Les trois piliers de la typographie
L’histoire de la typographie repose essentiellement sur trois fondements : l’un technologique, le deuxième esthétique et le troisième cognitif.
Née au milieu du XVe siècle, la typographie est intimement liée à l’invention de Gutenberg et n’a cessé de suivre l’évolution des techniques d’impression jusqu’à l’avènement de l’ère numérique. Rappelons que Gutenberg n’a pas inventé l’imprimerie, employée plus d’un demi millénaire auparavant en Orient où l’on imprimait textes et images gravés dans le bois. Le procédé typographique inventé par Gutenberg, est bel et bien une technique révolutionnaire de reproduction des livres, qui a profondément transformé l’accès au savoir et bouleversé la pensée occidentale. Pour diffuser un texte à plusieurs exemplaires avant Gutenberg il fallait les copier manuellement – comme le faisaient les moines en leurs scriptoria. Pour reproduire une image, on avait recours à l’impression au moyen de la gravure sur bois. La révolution qu’apporte Gutenberg, c’est la fabrication en série des caractères en plomb qui peuvent être combinés (les imprimeurs disent composés) à volonté pour réaliser un texte en relief qui, une fois couvert d’une encre grasse peuvent transférer le texte sur une feuille de papier autant de fois que l’on souhaite au moyen de la presse à imprimer. À partir de 1470, l’imprimerie typographique va se répandre comme une traînée de poudre de Mayence à Strasbourg, Venise, Paris, Lyon, Genève, Bruges, Barcelone, Londres… La puissance intellectuelle, politique, économique de l’imprimerie n’aura plus de frontières et plus de limites, hormis celles que tentent d’imposer les pouvoirs religieux ou séculaires inquiétés par les effets d’une telle diffusion des idées.

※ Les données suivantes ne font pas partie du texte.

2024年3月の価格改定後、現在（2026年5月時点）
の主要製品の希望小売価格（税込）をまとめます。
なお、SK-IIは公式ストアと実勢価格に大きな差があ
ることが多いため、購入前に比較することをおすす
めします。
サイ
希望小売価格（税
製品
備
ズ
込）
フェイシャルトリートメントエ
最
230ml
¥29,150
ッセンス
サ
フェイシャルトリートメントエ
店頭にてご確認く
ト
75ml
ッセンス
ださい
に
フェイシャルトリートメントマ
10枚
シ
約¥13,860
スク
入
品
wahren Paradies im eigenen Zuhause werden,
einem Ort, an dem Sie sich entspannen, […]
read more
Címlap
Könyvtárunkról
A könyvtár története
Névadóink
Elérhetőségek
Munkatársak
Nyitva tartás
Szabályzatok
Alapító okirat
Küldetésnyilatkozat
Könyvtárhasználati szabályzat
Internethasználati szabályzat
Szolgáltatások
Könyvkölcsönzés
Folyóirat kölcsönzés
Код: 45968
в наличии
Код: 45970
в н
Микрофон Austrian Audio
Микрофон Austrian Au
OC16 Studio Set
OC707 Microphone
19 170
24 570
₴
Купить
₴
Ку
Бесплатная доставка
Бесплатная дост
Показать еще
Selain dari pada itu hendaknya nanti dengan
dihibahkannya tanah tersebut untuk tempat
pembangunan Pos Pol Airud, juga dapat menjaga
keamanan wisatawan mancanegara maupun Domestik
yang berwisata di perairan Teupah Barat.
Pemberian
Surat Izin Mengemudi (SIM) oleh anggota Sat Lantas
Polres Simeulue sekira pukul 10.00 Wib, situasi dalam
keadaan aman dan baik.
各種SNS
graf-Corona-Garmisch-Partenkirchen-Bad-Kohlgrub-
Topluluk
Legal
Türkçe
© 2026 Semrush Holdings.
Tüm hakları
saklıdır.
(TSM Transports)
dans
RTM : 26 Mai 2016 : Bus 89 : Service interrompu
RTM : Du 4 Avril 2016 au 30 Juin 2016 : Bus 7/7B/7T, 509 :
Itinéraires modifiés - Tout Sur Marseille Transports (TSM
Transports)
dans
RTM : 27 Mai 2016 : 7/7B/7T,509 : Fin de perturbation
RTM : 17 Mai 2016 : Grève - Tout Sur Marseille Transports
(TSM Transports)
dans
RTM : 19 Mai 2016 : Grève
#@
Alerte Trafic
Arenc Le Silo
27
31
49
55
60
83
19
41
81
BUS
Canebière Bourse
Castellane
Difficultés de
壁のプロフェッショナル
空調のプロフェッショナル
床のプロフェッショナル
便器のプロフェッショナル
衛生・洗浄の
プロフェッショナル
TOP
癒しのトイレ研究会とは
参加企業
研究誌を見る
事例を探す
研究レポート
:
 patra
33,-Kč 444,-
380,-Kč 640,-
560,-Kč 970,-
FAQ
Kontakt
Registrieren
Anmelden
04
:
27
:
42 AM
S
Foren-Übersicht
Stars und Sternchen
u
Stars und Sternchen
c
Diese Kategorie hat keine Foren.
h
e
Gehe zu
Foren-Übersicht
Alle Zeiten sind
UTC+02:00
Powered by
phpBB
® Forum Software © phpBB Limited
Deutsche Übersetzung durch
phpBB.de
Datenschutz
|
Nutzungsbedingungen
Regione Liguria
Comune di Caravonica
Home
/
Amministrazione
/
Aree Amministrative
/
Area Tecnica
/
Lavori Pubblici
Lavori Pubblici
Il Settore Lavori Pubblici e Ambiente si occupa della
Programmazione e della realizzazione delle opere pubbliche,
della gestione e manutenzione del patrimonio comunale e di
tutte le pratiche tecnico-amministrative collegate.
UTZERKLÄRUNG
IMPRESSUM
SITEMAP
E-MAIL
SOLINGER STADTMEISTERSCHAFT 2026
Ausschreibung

L’imprimerie typographique a eu non seulement un grand succès, mais aussi une grande pérennité et l’on dit souvent que Gutenberg n’aurait pas été dépaysé en entrant dans un atelier d’imprimerie du XIXe, où il aurait trouvé des ouvriers employant des techniques sensiblement identiques à celles qu’il avait mises au point quatre siècles auparavant. En effet, pendant plus de quatre cents ans, caractères en plomb, composteurs et casses typographiques ont fait partie du quotidien de l’imprimeur. Mais depuis la fin du XIXe siècle, une série d’innovations technologiques – la composition mécanique, la machine à écrire, les lettres-transfert, la photocomposition, l’électronique, puis le numérique – ont provoqué une formidable accélération dans l’évolution des techniques de composition typographique. Successivement, ces technologies ont sonné l’avènement d’une société de l’information qui continue d’évoluer chaque jour. Aujourd’hui, entre un père et un fils tous deux professionnels de la chaîne graphique, tout un monde d’innovations s’est écoulé, au point que le dialogue entre générations est parfois malaisé, comme le fut le cas, il n’y a pas si longtemps, des imprimeurs et des nouveaux-venus, propulsés dans le métier par le biais du graphisme ou de l’informatique. Ces bouleversements successifs ont amené la typographie à muter, à se redéfinir encore et toujours, afin de s’imposer et de perpétuer son rôle de messagère et témoin de son époque.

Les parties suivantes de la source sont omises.